Around 800 men, women and children from Myanmar were imprisoned behind walls 5 meters, or 16 feet, high and topped with razor wire in a compound patrolled by armed guards.
The rescued workers told human rights monitors that they had to work 18 hours or more a day and were paid 400 baht a month, out of which they had to buy food - mainly rancid pork - from the factory's owner.
Those who asked for a break had a metal rod shoved up their nostrils. Three women who asked to leave were paraded in front of the other workers, stripped naked and had their heads shaved.
The Labor Rights Promotion Network, a nongovernmental organization that estimates there are 200,000 Burmese migrant workers in Samut Sakhon - of whom only 70,000 are legally registered - says that the Ranya Paew case is the worst it has seen.

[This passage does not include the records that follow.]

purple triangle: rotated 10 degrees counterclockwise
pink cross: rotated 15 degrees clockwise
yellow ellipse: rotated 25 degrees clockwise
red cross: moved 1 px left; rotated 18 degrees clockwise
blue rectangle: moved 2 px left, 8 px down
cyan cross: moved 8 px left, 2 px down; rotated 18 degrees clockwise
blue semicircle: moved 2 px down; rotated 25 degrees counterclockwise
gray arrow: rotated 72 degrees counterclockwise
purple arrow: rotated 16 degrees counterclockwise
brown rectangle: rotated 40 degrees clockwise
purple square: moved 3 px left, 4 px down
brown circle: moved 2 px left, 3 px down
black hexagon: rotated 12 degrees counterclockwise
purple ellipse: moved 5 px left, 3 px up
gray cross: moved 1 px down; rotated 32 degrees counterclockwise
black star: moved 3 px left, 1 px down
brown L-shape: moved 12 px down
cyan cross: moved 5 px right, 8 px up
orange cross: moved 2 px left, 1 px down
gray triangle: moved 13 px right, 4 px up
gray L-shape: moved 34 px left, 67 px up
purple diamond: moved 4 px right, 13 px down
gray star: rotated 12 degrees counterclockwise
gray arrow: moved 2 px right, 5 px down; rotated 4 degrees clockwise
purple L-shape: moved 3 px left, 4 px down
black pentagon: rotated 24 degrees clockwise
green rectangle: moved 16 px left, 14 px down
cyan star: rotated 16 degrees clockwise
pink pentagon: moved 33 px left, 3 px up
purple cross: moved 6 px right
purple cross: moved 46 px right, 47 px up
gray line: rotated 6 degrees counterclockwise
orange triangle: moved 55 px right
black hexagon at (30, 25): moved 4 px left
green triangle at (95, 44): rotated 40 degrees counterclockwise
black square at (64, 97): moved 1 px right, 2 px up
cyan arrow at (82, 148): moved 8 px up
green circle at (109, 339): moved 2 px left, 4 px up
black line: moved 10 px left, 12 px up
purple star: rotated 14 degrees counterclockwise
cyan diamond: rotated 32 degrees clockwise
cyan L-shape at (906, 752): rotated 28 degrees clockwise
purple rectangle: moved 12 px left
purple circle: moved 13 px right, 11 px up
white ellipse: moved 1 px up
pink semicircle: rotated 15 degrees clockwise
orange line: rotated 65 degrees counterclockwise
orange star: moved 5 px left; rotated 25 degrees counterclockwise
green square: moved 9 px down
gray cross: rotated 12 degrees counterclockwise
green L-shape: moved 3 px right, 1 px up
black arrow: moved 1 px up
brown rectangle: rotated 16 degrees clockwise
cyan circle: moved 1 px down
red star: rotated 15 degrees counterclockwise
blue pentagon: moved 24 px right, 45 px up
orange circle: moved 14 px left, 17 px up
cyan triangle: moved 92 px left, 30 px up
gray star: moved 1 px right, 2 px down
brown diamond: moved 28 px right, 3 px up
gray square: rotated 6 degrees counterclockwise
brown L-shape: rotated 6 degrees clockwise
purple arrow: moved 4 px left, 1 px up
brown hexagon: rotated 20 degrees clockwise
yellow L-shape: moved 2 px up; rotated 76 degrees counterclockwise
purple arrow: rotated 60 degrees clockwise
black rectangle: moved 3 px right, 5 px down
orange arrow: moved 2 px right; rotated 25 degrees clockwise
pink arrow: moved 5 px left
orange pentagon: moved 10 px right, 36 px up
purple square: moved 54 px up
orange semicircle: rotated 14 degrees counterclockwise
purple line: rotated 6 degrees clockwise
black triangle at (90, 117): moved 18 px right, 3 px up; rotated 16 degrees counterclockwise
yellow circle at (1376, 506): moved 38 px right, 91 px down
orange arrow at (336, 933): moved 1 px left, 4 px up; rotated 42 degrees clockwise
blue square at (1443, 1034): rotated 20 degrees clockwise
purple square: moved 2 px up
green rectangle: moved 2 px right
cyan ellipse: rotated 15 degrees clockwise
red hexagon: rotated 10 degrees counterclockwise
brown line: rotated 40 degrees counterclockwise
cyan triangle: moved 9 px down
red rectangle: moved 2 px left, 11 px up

But this, the group says, is just the tip of a human trafficking iceberg of factories fed by people-smuggling rings and labor brokers that have the complicity, if not active involvement, of government officials and the provincial police.
"For many migrants, work in Samut Sakhon is the chance for a better life, but for too many it leads to abuse," said Sompong Srakaew, president of the nongovernment organization.
"Unscrupulous employers and brokers conspire to ensure migrant workers remain vulnerable to exploitation. This is only possible with the complicity of elements within the law enforcement authorities."
Wal-Mart and Costco said that none of their shrimp had ever come from Ranya Paew and that strict ethical guidelines for suppliers, as well as audits of processing units in Thailand, ensured that they complied with food standards and labor regulations.
One shipment from Ranya Paew a few years ago, however, did end up in the United States, according to a Western diplomat who has followed the case closely.
Poj, the president of the Thai Frozen Foods Association, denied that children or trafficked people worked in the industry, saying factories were monitored carefully.
"There are no more illegal workers in the Thai food industry, because the government registers all the workers properly," he said. "We never use child labor."
But even Thailand's biggest agro-industrial company, Charoen Pokphand Foods, which produces its own shrimp from pond to package, is not untouched by allegations of trafficked labor.
The company sells a range of shrimp products to the United States and Europe, including the "Thai Torpedo" and "Bangkok Firecracker."
According to the Labor Rights Promotion Network, when the police and immigration officials raided a Charoen Pokphand factory in Samut Sakhon on April 5 and fired shots into the air, more than 100 Burmese migrants in the compound tried to escape by swimming a canal.
Six workers who could not swim are thought to have drowned, the Labor Rights Promotion Network said, and the police rounded up and deported 90 others to Myanmar for being illegal migrants.
Narong Kruakrai, the general manager of the plant, described the raid as a "regular visit" by the immigration police and said the factory never hired illegal workers.
The labor rights group said the workers appeared to have been employed by a third-party broker.
With smaller shrimp companies, overseas buyers have an even harder time conducting their own background checks, as much of the processing is outsourced to small operators.
As a result, foreign companies rely more on the Thai Labor Ministry, which is responsible for ensuring that factories do not use illegal or child workers. But the ministry is short on staff, the Western diplomat said.
"The Thai Ministry of Labor lacks the proper resources to conduct rigorous inspections of these factories," he said.
Despite the discovery of abuses at Ranya Paew, the police in Samut Sakhon have allowed the plant to remain open. In the meantime, about 200 Burmese men were deported as illegal immigrants, and more than 60 women and children are in a Bangkok center for victims of trafficking.